Exercise materials:
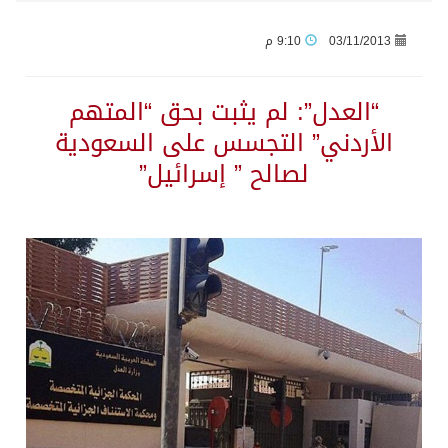
03/11/2013
9:10 م
جراء عدوان الاحتلال المتواصل على مخيم قلنديا إصابة 48 فلسطينيًا
“العدل”: لم يثبت بحق “المتهم
اكتمال استقبال الدفعة الثانية من ضيوف خادم الحرمين الشريفين للعمرة والزيارة في المدينة المنورة
الأردني” التجسس على السعودية
لصالح ” إسرائيل”
التحالف: إصابة (11) مدنياً في نجران نتيجة اعتداءات حوثية إرهابية
التحالف يعزي الحكومة اليمنية في استشهاد قوات يمنية جراء هجوم حوثي غادر
مصدر سعودي مسؤول: تنسيق بين الميليشيات الحوثية والعراقية وإيران للإعداد لاعتداءات تستهدف المملكة
حالة الطقس المتوقعة اليوم في المملكة
إجتماع المكتب التعريفي للمتقاعدين بالصوارمة-مركز الحكامية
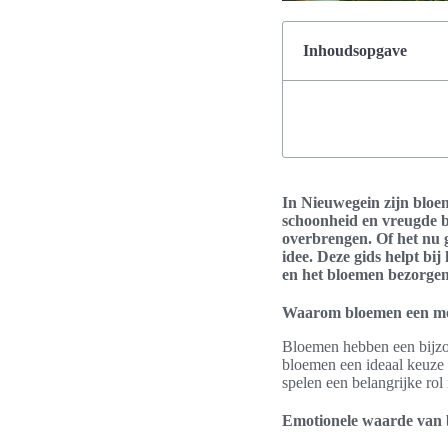
Inhoudsopgave
In Nieuwegein zijn bloem
schoonheid en vreugde 
overbrengen. Of het nu g
idee. Deze gids helpt bij
en het bloemen bezorgen
Waarom bloemen een mo
Bloemen hebben een bijzo
bloemen een ideaal keuze 
spelen een belangrijke rol
Emotionele waarde van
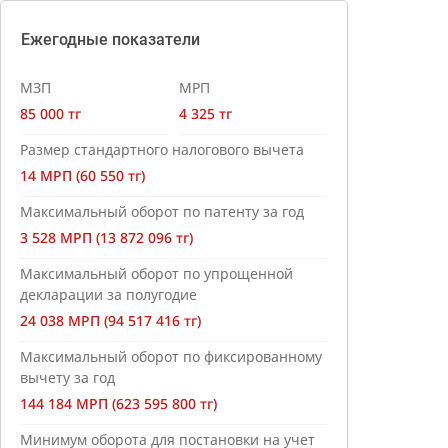
Ежегодные показатели
МЗП
МРП
85 000 тг
4 325 тг
Размер стандартного налогового вычета
14 МРП (60 550 тг)
Максимальный оборот по патенту за год
3 528 МРП (13 872 096 тг)
Максимальный оборот по упрощенной
декларации за полугодие
24 038 МРП (94 517 416 тг)
Максимальный оборот по фиксированному
вычету за год
144 184 МРП (623 595 800 тг)
Минимум оборота для постановки на учет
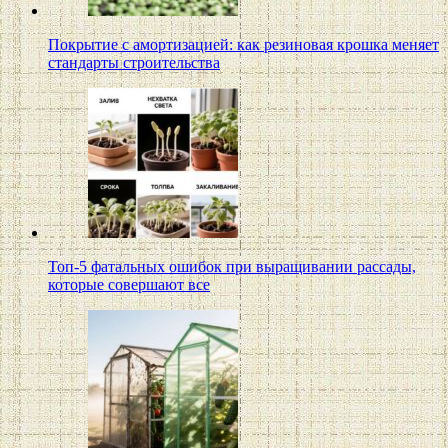
Покрытие с амортизацией: как резиновая крошка меняет
стандарты строительства
Топ-5 фатальных ошибок при выращивании рассады,
которые совершают все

Exercise goal: Omit the pictures and write out exactly the lines from the one containing "Минимум оборота для постановки на учет" through the last line of the material.

Answer box:
Минимум оборота для постановки на учет
Покрытие с амортизацией: как резиновая крошка меняет
стандарты строительства
Топ-5 фатальных ошибок при выращивании рассады,
которые совершают все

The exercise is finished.